The analysis from the Tax Policy Center, a joint effort of the Brookings Institution and the Urban Institute, finds that the top 1 percent of earners would get, on average, a $33,000 tax cut, or about 2 percent of after-tax income, from ObamaCare repeal.

Among middle- and low-income people, by contrast, most people would either get a small tax cut or no change in taxes at all.


But a small percentage of people would be hit with a significant tax increase, largely due to the loss of ObamaCare’s tax credits or subsidies that help people afford health insurance. 

"Repealing the Affordable Care Act would cut taxes significantly for the highest income one percent of US households,” the study finds. “At the same time, it would raise taxes on average for low- and moderate-income households."
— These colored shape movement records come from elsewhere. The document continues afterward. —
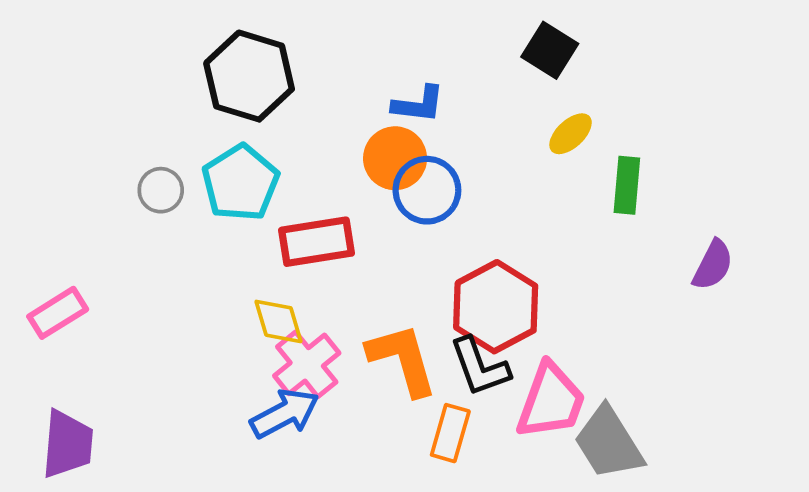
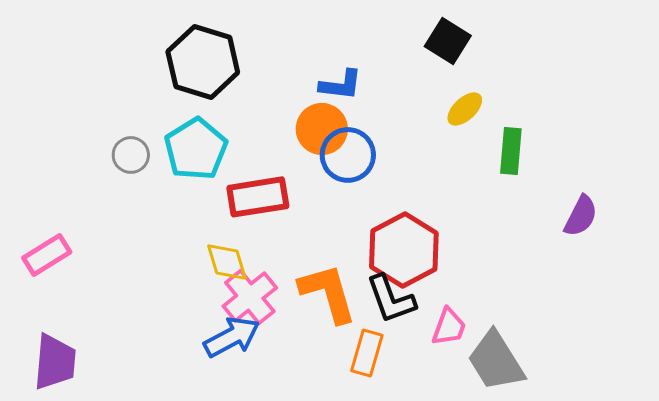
pink trapezoid: (551, 401) -> (449, 327), size x0.6

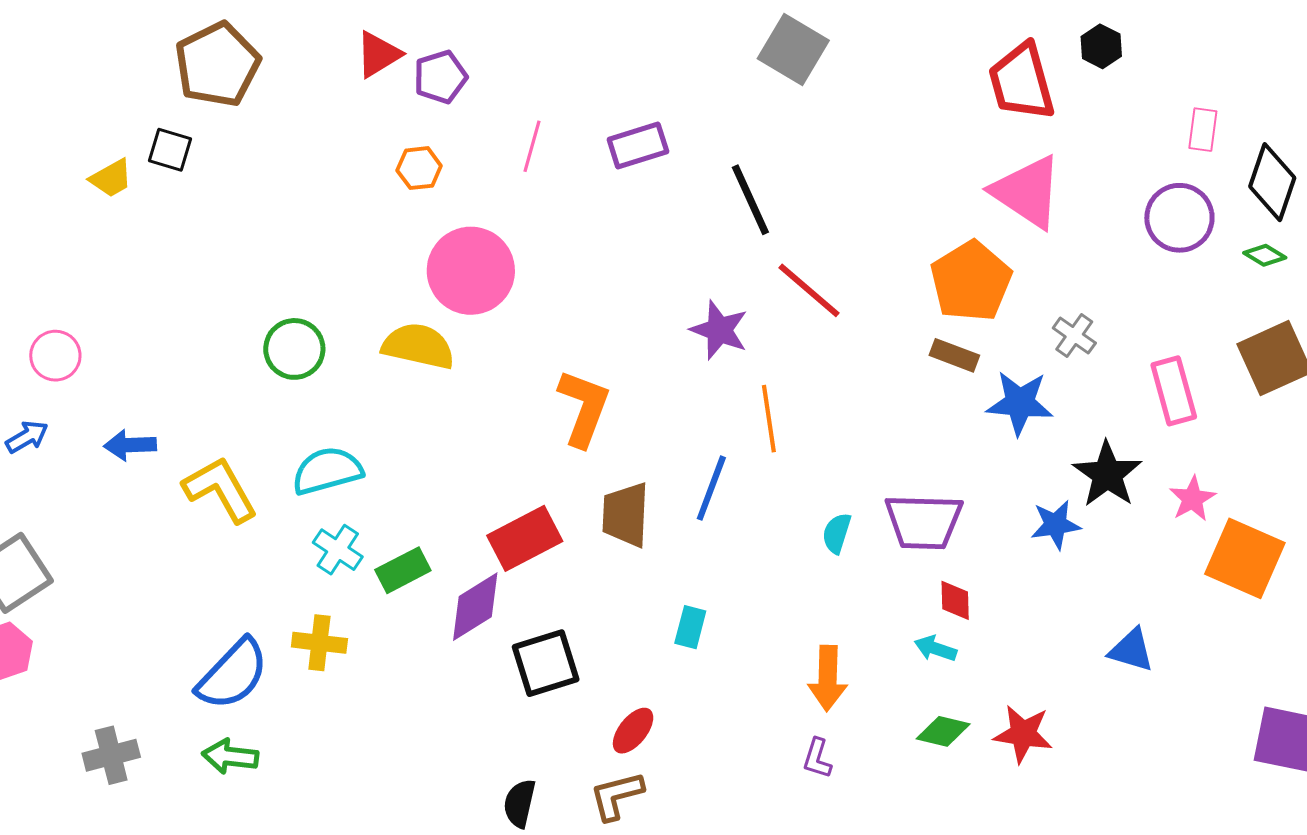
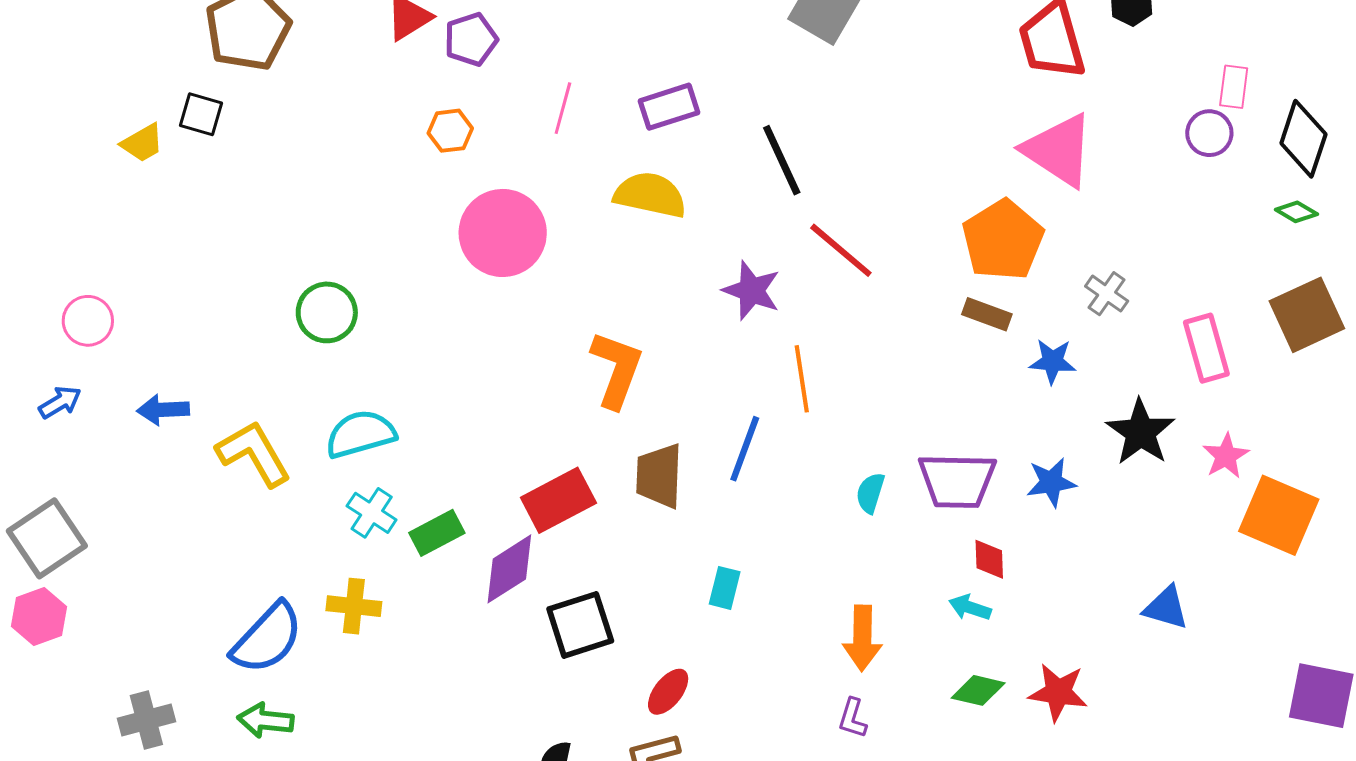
purple circle: (1179, 218) -> (1209, 133), moved, size x0.7
yellow semicircle: (418, 346) -> (650, 195), moved
blue star: (1020, 403) -> (1053, 361), size x0.7
blue star: (1056, 525) -> (1051, 482), moved

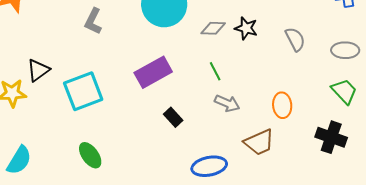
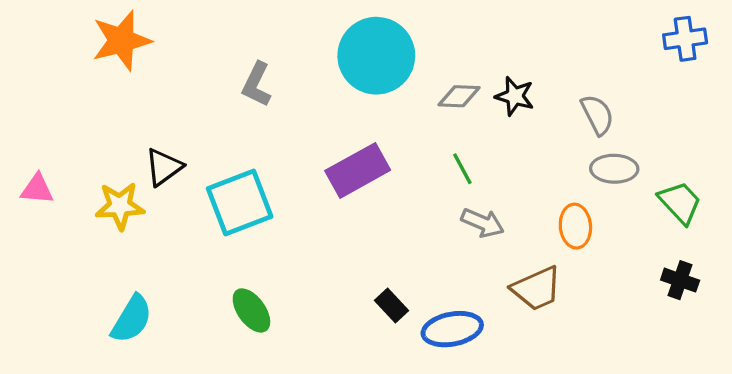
gray ellipse: (345, 50) -> (614, 169), moved
black rectangle: (173, 117) -> (391, 305), moved
black cross: (331, 137) -> (680, 280), moved, size x0.7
ObamaCare repeal provides a substantial tax cut for high-income people by doing away with two taxes on high-income earners that were enacted to help pay for the law’s expansion of coverage. Those are a 0.9 percent payroll surtax and a 3.8 percent investment income tax for people making over $200,000 a year. 

Some taxes abolished by ObamaCare repeal would be particularly unpopular. The “Cadillac Tax” on high-cost healthcare plans has drawn opposition from both parties in Congress who worry that it causes employers to shift health costs onto workers by making plans less generous. 

Many experts have praised the tax, though, as helping to fight rising healthcare costs by incentivizing the system to become more efficient. 

Republicans are planning to delay the repeal of some ObamaCare provisions, like the tax credits to help people afford coverage, to buy time to enact a replacement. But repeal of the taxes on high earners could be immediate.